In other cases, perfect justice is logically (rather than physically) impossible. Such cases arise in situations where there are legitimate interests on both sides but the interests are in conflict. Only one can prevail. Someone has to lose. Justice requires that the better interest should prevail but that does not mean that there is no merit in the inferior interest. The law of adverse possession provides an illustration where the conflict is between an owner who has abandoned his land and another, professing to be the owner, sells it to a person who takes possession of it and improves it. There is merit (and possibly demerit) on both sides. The best that can be done is to develop rules to help ascertain which side has the better right.

Between persons, justice consists in upholding right behaviour and the courts can adjudicate between persons. Resort to the courts is only considered when a problem (a conflict) exists. The role of the judicial process is, therefore, the resolution of conflicts. Perfect justice cannot be dispensed by the state. The role of the courts is to deal with injustice once it has already occurred.

The traditional emphasis upon adjudication and non-recognition of so-called social welfare rights is evident in the protection which the law traditionally afforded to private property. The idea of redistribution of wealth is completely alien to the common law. A rich man cannot be sued by a poor man merely for being rich. Taxation was prohibited to the executive government, being confined rather to the representatives of the nation in Parliament, who were expected to be jealous defenders of their individual liberty and property.

Inter-personal adjudication is practical and realistic. By its very nature it deals with the real problems which arise between individuals, instead of those problems which arise solely in the minds of ideologues.

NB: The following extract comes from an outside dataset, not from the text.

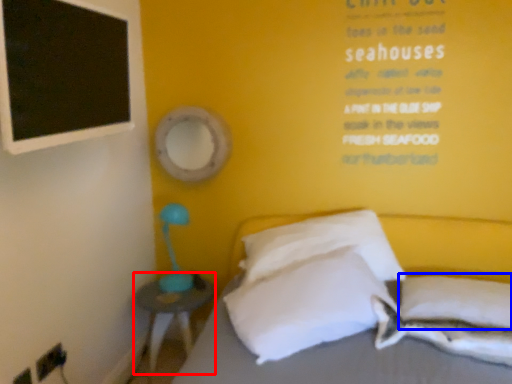 Question: Which of the following is the closest to the observer, nightstand (highlighted by a red box) or pillow (highlighted by a blue box)?

Choices:
 (A) nightstand
 (B) pillow

Answer: (B) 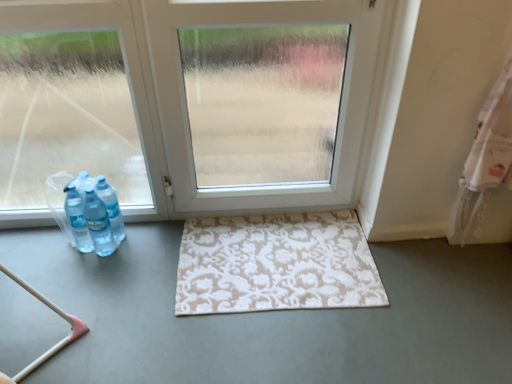 Question: Is white matte rug at center inside white matte door at center?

Law based on standards and fault
The second facet of the liberal concept of justice is that a person should not be disadvantaged or punished except for fault (intentional, reckless or negligent wrong doing, strict liability applying in exceptional circumstances). The idea of fault is the golden thread that runs through the fabric of the legal order. The Magna Carta contains one of its early manifestations. But the whole of the common law relating to crimes, civil obligations and property rights is characterised by the notion that fault underlies punishment or deprivation. A system of sanctions based on fault presupposes known and pre-existing standards of conduct which bind the community.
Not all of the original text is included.